The interior of the store was dark and cluttered. Shelf after shelf pf canned goods and sundries, bins of fish hooks and sinkers, racks of rods and reels. The fading light was thronged with particles of dust, and their vibration seemed to register the half-life of some force that radiated from a tin washtub of dried bait shrimp set beneath the window.

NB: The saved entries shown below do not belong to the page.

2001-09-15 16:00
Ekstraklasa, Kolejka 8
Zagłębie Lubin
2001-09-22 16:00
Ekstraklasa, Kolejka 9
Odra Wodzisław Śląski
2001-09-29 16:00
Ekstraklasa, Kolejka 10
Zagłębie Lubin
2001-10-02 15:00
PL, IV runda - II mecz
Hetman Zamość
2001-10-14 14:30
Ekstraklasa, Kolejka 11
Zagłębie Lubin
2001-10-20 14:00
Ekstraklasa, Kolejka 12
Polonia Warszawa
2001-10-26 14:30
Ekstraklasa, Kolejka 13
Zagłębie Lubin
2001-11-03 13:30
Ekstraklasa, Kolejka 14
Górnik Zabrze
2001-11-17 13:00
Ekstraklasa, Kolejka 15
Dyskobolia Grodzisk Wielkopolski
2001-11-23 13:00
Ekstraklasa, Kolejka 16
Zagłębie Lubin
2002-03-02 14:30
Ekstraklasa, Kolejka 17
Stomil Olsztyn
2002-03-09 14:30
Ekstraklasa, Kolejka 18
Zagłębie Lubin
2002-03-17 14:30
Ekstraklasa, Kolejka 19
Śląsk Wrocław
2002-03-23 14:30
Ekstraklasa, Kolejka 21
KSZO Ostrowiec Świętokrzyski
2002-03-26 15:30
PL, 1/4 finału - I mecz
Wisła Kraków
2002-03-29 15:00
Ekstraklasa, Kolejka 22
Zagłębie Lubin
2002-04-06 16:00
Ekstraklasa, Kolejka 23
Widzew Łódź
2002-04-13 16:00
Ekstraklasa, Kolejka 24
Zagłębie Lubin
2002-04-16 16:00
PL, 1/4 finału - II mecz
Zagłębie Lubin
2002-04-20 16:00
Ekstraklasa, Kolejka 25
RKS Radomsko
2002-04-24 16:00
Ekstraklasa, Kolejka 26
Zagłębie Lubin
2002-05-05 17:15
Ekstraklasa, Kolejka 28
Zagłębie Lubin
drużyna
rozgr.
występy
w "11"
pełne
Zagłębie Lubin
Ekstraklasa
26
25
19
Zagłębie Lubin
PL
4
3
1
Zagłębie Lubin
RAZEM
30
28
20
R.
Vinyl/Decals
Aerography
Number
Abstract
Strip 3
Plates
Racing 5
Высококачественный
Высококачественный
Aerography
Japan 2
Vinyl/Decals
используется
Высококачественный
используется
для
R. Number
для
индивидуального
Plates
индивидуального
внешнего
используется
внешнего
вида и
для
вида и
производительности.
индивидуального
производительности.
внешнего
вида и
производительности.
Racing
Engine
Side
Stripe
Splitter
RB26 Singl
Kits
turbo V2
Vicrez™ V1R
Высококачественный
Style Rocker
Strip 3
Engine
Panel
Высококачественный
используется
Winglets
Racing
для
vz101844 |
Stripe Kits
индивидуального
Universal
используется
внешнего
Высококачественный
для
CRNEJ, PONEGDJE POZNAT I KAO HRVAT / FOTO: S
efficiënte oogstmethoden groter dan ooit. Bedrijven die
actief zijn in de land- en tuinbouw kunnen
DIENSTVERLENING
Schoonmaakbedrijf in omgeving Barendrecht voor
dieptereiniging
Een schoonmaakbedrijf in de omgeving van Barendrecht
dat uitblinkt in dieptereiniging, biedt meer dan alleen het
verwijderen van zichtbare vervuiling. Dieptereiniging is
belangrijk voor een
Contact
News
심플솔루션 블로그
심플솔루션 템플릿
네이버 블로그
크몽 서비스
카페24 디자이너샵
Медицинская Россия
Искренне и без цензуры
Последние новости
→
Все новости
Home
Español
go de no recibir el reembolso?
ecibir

‘Cain’t wait here ‘less you buy somethin’,’ said the woman back of the counter, so they bought sandwiches and went outside to eat on the steps.
‘Funny thing happened last night,’ he said, breaking a long bout of chewing. ‘I was talking to Edman while you were searching the house, and I felt you behind me. I could’ve sworn you’d come back in the room, but then I realized I was feeling you walk through the house. It’s happened before, I think, but not so strongly.’
‘It’s probably just sexual,’ she said.
He laughed and hugged her.
‘You folks cain’t wait here much longer,’ said the woman from inside the door. ‘I’m gonna close real soon, and I don’t want you hangin’ round after dark.’